A woman who lost her job after claiming people cannot change their biological sex insists her views are a “material reality”, an employment appeal tribunal has heard.
Maya Forstater’s contract was not renewed in March 2019 after she posted tweets opposing government proposals to reform the Gender Recognition Act to allow people to identify as the opposite sex.
She reiterated her views that biological sex is “real, important, immutable, and not to be conflated with gender identity” through her QC on Tuesday.
Ms Forstater said she was “concerned” children were being “encouraged” that it is possible to “change sex or simply to be a member of the opposite sex… at an early age”.
Harry Potter author JK Rowling previously came out in support of the claimant, tweeting: “Live your best life in peace and security.
“But force women out of their jobs for stating that sex is real?”
Ms Forstater, who worked as a tax expert at the Centre for Global Development (CGD), an international think tank that campaigns against poverty and inequality, took her case to an employment tribunal on the grounds that her dismissal constituted discrimination against her beliefs.
But employment judge James Tayler previously dismissed her claim, saying her views are “absolutist in her view of sex”.
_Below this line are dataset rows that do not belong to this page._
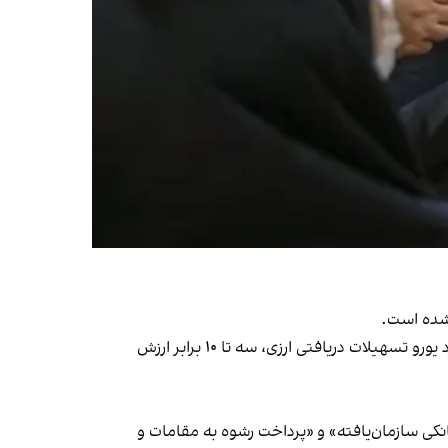
این خبرگزاری افزود متهم ردیف اول پرونده فساد واردات چای در مجموع به ۸۲ سال زندان محکوم شد و «باید بیش از دو میلیارد یورو تسهیلات دریافتی ارزی، سه تا ۱۰ برابر ارزش
بانکی سازمان‌یافته» و «پرداخت رشوه به مقامات و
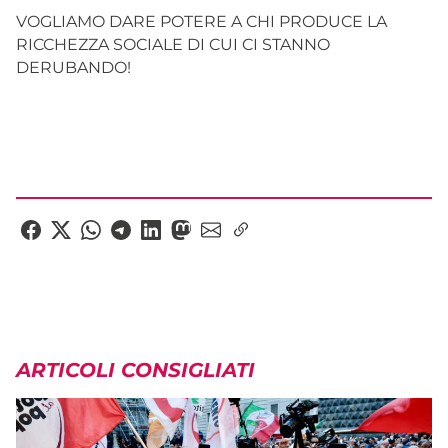
VOGLIAMO DARE POTERE A CHI PRODUCE LA
RICCHEZZA SOCIALE DI CUI CI STANNO
DERUBANDO!
ARTICOLI CONSIGLIATI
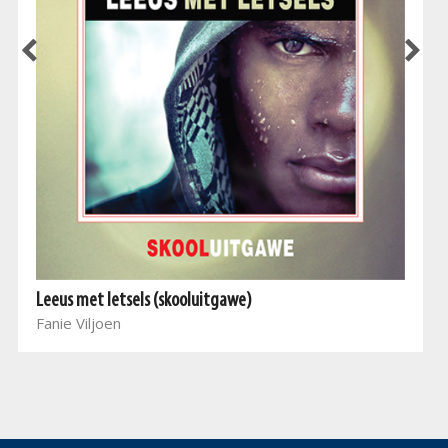
Leeus met letsels (skooluitgawe)
Fanie Viljoen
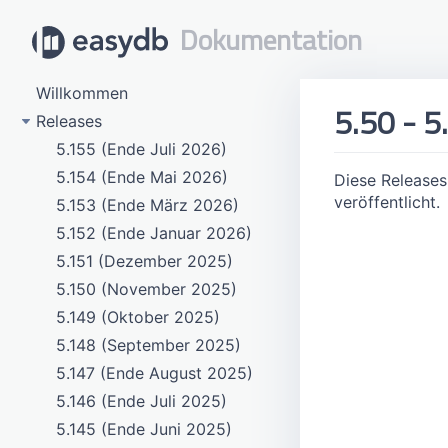
Dokumentation
Willkommen
5.50 - 5
Releases
5.155 (Ende Juli 2026)
5.154 (Ende Mai 2026)
Diese Release
veröffentlicht.
5.153 (Ende März 2026)
5.152 (Ende Januar 2026)
5.151 (Dezember 2025)
5.150 (November 2025)
5.149 (Oktober 2025)
5.148 (September 2025)
5.147 (Ende August 2025)
5.146 (Ende Juli 2025)
5.145 (Ende Juni 2025)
Ben Cooper QC, representing Ms Forstater at the virtual employment appeal tribunal, said her views are “based on… fundamental scientific facts”.
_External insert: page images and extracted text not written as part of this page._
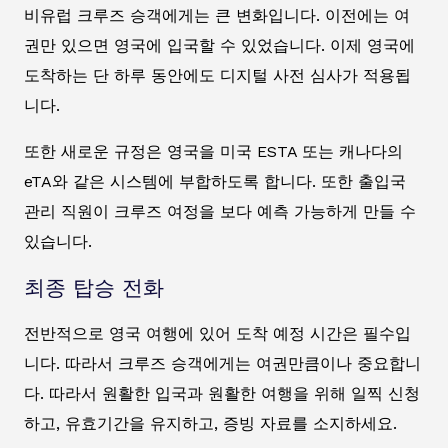
비유럽 크루즈 승객에게는 큰 변화입니다. 이전에는 여
권만 있으면 영국에 입국할 수 있었습니다. 이제 영국에
도착하는 단 하루 동안에도 디지털 사전 심사가 적용됩
니다.
또한 새로운 규정은 영국을 미국 ESTA 또는 캐나다의
eTA와 같은 시스템에 부합하도록 합니다. 또한 출입국
관리 직원이 크루즈 여정을 보다 예측 가능하게 만들 수
있습니다.
최종 탑승 전화
전반적으로 영국 여행에 있어 도착 예정 시간은 필수입
니다. 따라서 크루즈 승객에게는 여권만큼이나 중요합니
다. 따라서 원활한 입국과 원활한 여행을 위해 일찍 신청
하고, 유효기간을 유지하고, 증빙 자료를 소지하세요.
Mr Cooper said she claims: “Ignoring them or pretending they are not true is detrimental to an honest, just and fair society, particularly upholding the rights of women.
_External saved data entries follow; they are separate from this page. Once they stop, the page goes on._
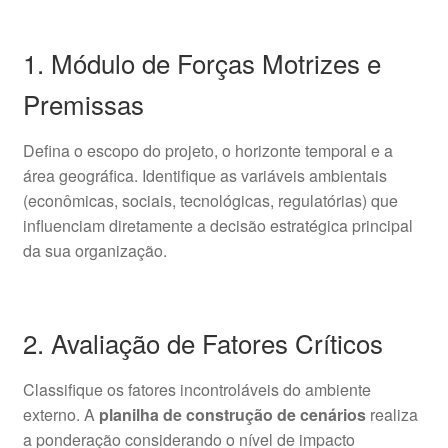
1. Módulo de Forças Motrizes e
Premissas
Defina o escopo do projeto, o horizonte temporal e a
área geográfica. Identifique as variáveis ambientais
(econômicas, sociais, tecnológicas, regulatórias) que
influenciam diretamente a decisão estratégica principal
da sua organização.
2. Avaliação de Fatores Críticos
Classifique os fatores incontroláveis do ambiente
externo. A
planilha de construção de cenários
realiza
a ponderação considerando o nível de impacto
“These beliefs do not involve any moral judgment and… do not deny the rights or status of trans people or their protection from discrimination.
“I’m concerned that children and young people are being encouraged to make these decisions at an early age and are being led to believe it is possible to change sex or simply to be a member of the opposite sex.”
Mr Cooper added: “This is not a competition about who is treated worse or who is more offended by the other’s beliefs.
“We say, applying the correct test, there can be no doubt that the claimant’s beliefs do meet the relevant threshold to be worthy of respect in a democratic society.
“She accepts that (trans people) should be protected from discrimination.”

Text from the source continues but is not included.